What you need to do: Look below for the line with "oprogramowania, aktualizowane jest" and the line with "anden of de"; repeat exactly those two lines and all lines between them, but no pictures.

++++++++++++++++++++

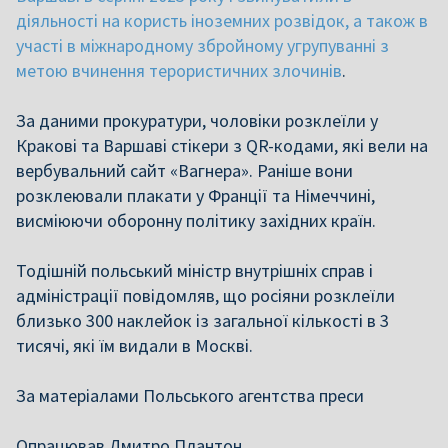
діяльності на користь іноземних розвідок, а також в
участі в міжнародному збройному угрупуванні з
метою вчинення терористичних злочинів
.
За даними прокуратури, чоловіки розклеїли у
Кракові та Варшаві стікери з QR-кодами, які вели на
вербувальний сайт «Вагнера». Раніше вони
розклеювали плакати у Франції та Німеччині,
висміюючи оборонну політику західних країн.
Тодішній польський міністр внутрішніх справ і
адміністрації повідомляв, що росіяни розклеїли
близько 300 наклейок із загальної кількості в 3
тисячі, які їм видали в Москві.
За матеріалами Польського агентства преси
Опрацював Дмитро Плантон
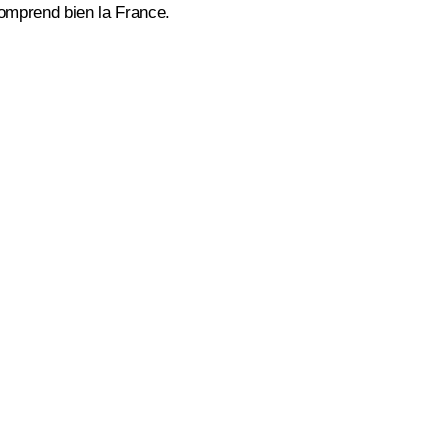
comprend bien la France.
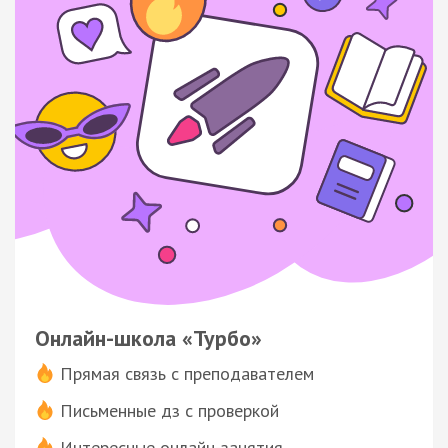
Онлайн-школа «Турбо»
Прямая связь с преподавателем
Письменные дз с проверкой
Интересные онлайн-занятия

++++++++++++++++++++

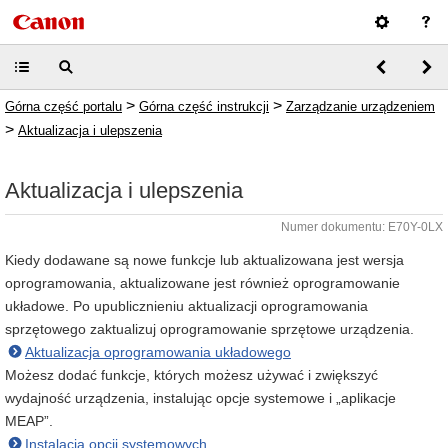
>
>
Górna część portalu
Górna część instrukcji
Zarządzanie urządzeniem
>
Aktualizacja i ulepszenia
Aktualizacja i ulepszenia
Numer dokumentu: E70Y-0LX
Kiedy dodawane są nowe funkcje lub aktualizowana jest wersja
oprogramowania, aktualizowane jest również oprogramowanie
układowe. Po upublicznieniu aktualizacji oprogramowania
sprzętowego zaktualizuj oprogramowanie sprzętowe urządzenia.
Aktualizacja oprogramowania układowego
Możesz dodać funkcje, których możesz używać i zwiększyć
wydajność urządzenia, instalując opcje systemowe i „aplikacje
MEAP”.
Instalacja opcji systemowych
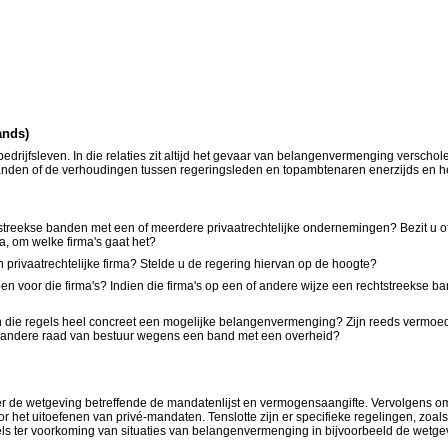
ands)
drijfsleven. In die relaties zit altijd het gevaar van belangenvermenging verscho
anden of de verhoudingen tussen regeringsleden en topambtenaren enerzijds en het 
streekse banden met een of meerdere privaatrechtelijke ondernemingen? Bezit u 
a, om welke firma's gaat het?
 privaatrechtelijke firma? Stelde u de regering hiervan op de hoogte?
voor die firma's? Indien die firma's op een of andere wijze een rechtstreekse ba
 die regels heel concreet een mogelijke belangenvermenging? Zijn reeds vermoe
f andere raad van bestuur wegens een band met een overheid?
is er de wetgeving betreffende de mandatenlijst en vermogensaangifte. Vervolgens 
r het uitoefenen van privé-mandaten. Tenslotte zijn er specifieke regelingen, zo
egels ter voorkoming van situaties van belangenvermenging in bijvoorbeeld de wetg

++++++++++++++++++++

Problem solution:
oprogramowania, aktualizowane jest również oprogramowanie
układowe. Po upublicznieniu aktualizacji oprogramowania
sprzętowego zaktualizuj oprogramowanie sprzętowe urządzenia.
Aktualizacja oprogramowania układowego
Możesz dodać funkcje, których możesz używać i zwiększyć
wydajność urządzenia, instalując opcje systemowe i „aplikacje
MEAP”.
Instalacja opcji systemowych
ands)
drijfsleven. In die relaties zit altijd het gevaar van belangenvermenging verscho
anden of de verhoudingen tussen regeringsleden en topambtenaren enerzijds en het 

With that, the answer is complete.